Consider housing. Average mortgage rates have more than doubled from levels of around 3.5 percent before the pandemic to 7.5 percent today. For many individuals, rates can exceed 8 percent. Combine soaring mortgage yields with the massive run-up in home prices, and housing affordability stands at a record low. Many families will now find homeownership, or even switching homes, out of reach. Residential investment, rather than boosting economic growth, has declined for nine straight quarters, and it is no coincidence that the decline started right after the American Rescue Plan was enacted, borrowing soared, and interest rates began rising.

Put these pieces together: families can’t buy homes because mortgage rates are high; mortgage rates are high because profligate fiscal policy is absorbing such a high percentage of available loanable funds in the global financial system. Homebuying has been crowded out by electric-vehicle battery factories. If you can’t afford a house at the new mortgage rates, this is why.
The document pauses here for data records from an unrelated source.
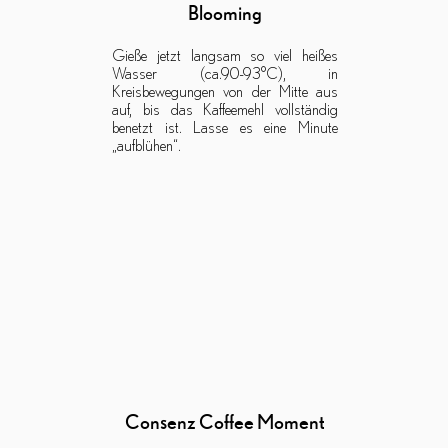
Blooming
Gieße jetzt langsam so viel heißes
Wasser (ca.90-93°C), in
Kreisbewegungen von der Mitte aus
auf, bis das Kaffeemehl vollständig
benetzt ist. Lasse es eine Minute
„aufblühen“.
Consenz Coffee Moment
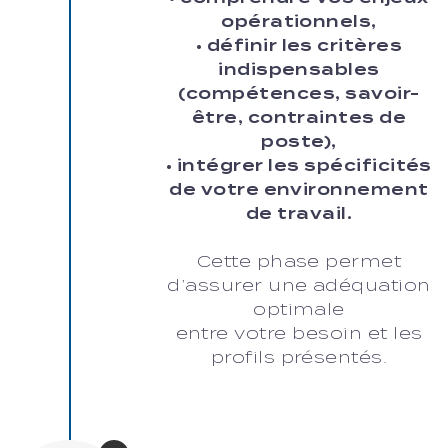
opérationnels,
• définir les critères
indispensables
(compétences, savoir-
être, contraintes de
poste),
• intégrer les spécificités
de votre environnement
de travail.
Cette phase permet
d’assurer une adéquation
optimale
entre votre besoin et les
profils présentés.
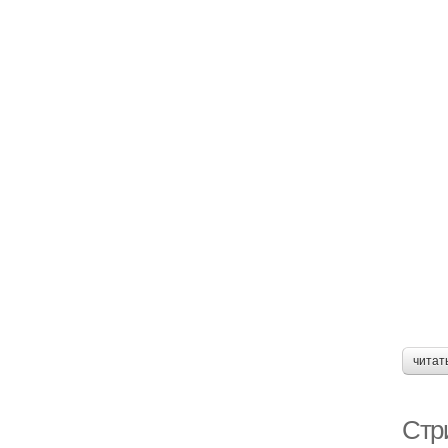
читат
Стр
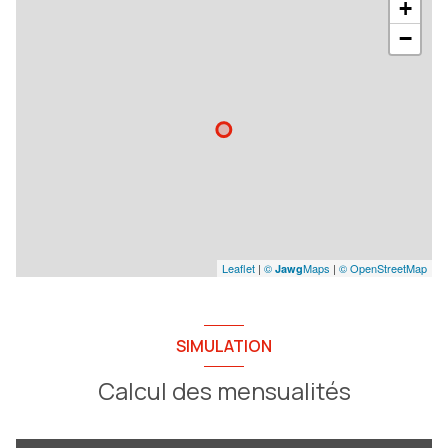
+
−
Leaflet
|
©
Maps
|
© OpenStreetMap
Jawg
SIMULATION
Calcul des mensualités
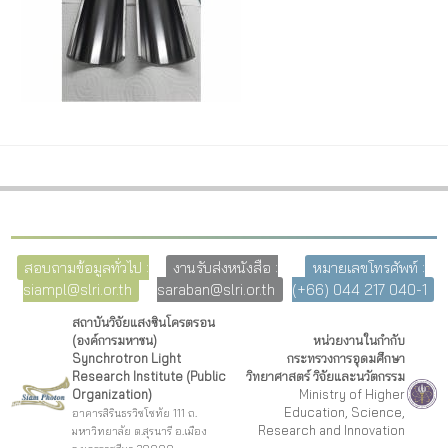
สอบถามข้อมูลทั่วไป :
งานรับส่งหนังสือ :
หมายเลขโทรศัพท์ :
siampl@slri.or.th
saraban@slri.or.th
(+66) 044 217 040-1
สถาบันวิจัยแสงซินโครตรอน
(องค์การมหาชน)
หน่วยงานในกำกับ
Synchrotron Light
กระทรวงการอุดมศึกษา
Research Institute (Public
วิทยาศาสตร์ วิจัยและนวัตกรรม
Organization)
Ministry of Higher
Education, Science,
อาคารสิรินธรวิชโชทัย 111 ถ.
Research and Innovation
มหาวิทยาลัย ต.สุรนารี อ.เมือง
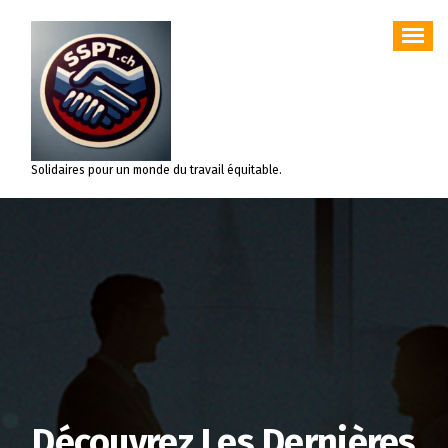
Aller
au
contenu
Solidaires pour un monde du travail équitable.
Découvrez Les Dernières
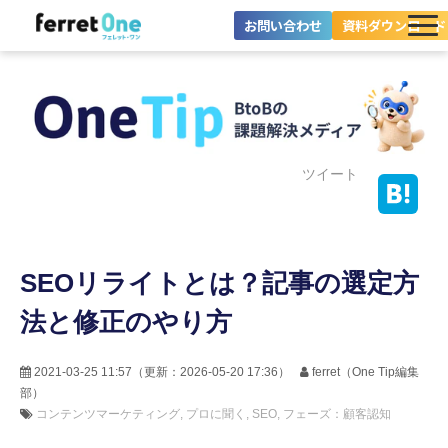
お問い合わせ
資料ダウンロード
ferret Oneとは？
ツール・機能一覧
目的別に探す
ツイート
導入事例
SEOリライトとは？記事の選定方
料金プラン
法と修正のやり方
セミナー
お役立ち情報
2021-03-25 11:57
（更新：
2026-05-20 17:36
）
ferret（One Tip編集
部）
コンテンツマーケティング
プロに聞く
SEO
フェーズ：顧客認知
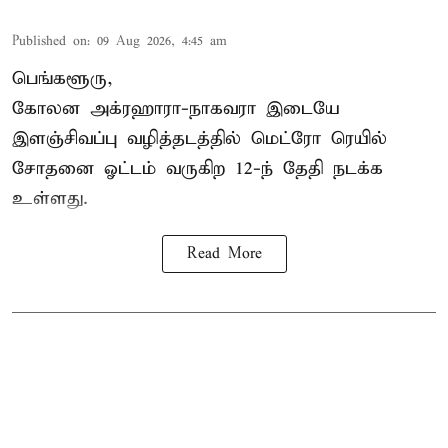
Published on
:
09 Aug 2026, 4:45 am
பெங்களூரு,
கோலன அக்ரஹாரா-நாகவரா இடையே
இளஞ்சிவப்பு வழித்தடத்தில் மெட்ரோ ரெயில்
சோதனை ஓட்டம் வருகிற 12-ந் தேதி நடக்க
உள்ளது.
Read More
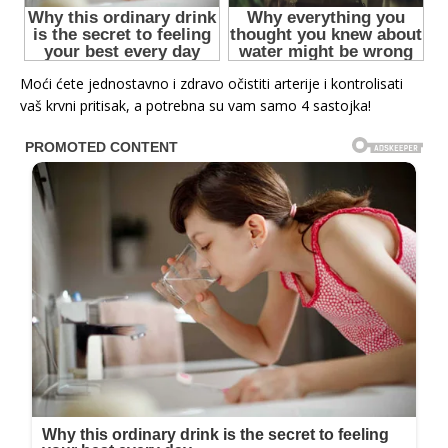
Moći ćete jednostavno i zdravo očistiti arterije i kontrolisati
vaš krvni pritisak, a potrebna su vam samo 4 sastojka!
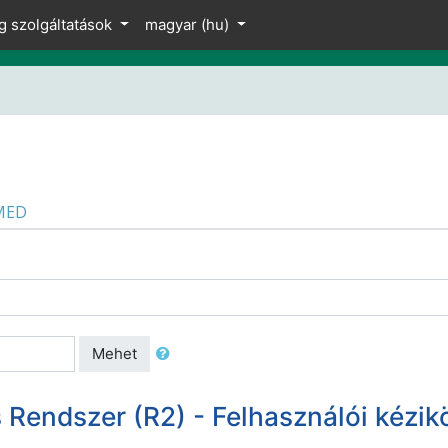
g szolgáltatások
magyar ‎(hu)‎
MED
Mehet
Rendszer (R2) - Felhasználói kézi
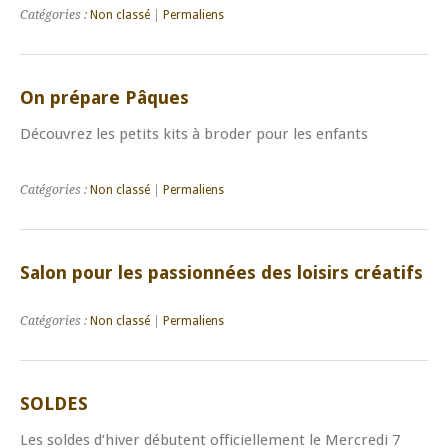
Catégories :
Non classé
|
Permaliens
On prépare Pâques
Découvrez les petits kits à broder pour les enfants
Catégories :
Non classé
|
Permaliens
Salon pour les passionnées des loisirs créatifs
Catégories :
Non classé
|
Permaliens
SOLDES
Les soldes d’hiver débutent officiellement le Mercredi 7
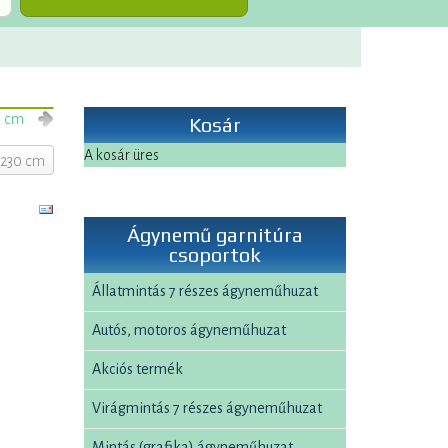
0 cm
Kosár
A kosár üres
x230 cm
Ágynemű garnitúra
csoportok
Állatmintás 7 részes ágyneműhuzat
Autós, motoros ágyneműhuzat
Akciós termék
Virágmintás 7 részes ágyneműhuzat
Mintás (grafika) ágyneműhuzat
This is just one example—because of the rise in interest rates, credit costs have increased across the economy. Households, firms, and entrepreneurs now have to pay significantly higher rates to access funds. Conversely, activity favored by the IRA’s fiscal agenda receives subsidies, so the increase in funding rates doesn’t affect it as much. Government-favored activity is booming, with the explosion in private nonresidential investment standing in sharp contrast with residential investment. The relative stagnation in bank lending for commercial and industrial activity, unchanged over more than three years, reveals that declines in unsubsidized lending have offset growth in subsidized lending.

These distortions are affecting the entire investment landscape and will reverberate through the economy for years or decades. Venture capital funding fell 35 percent in 2022 from the year before—a larger drop than took place after the Global Financial Crisis—thus halving the investment in start-ups. According to data from Bloomberg, total year-to-date investment-grade bond issuance in the U.S. is down $19 billion from last year, despite nominal GDP growth of 6 percent over a year ago. And home mortgage applications are at their lowest level since 1995, though the economy roughly doubled over this time.

Redirecting credit toward government-sponsored activity while starving parts of the private sector will have long-term consequences. Households and businesses invest because they believe that the investment will yield returns. Such good investments are not being made, though, because they cannot obtain the credit to do so, and because at higher interest rates fewer projects will break even. Meantime, most of the government-sponsored activities cannot survive without the subsidies, which means that they are uneconomic and likely to collapse when the subsidies disappear or get reduced.

The result of this deficit-fueled activity is a supply side of the economy that is heavily distorted, resulting in materially worse long-term productive capacity and economic growth, as well as increased vulnerability to inflation on positive demand spikes. The sooner we reverse the subsidization of uneconomic sectors and get our fiscal house in order, the sooner American households and businesses can resume investing in the future.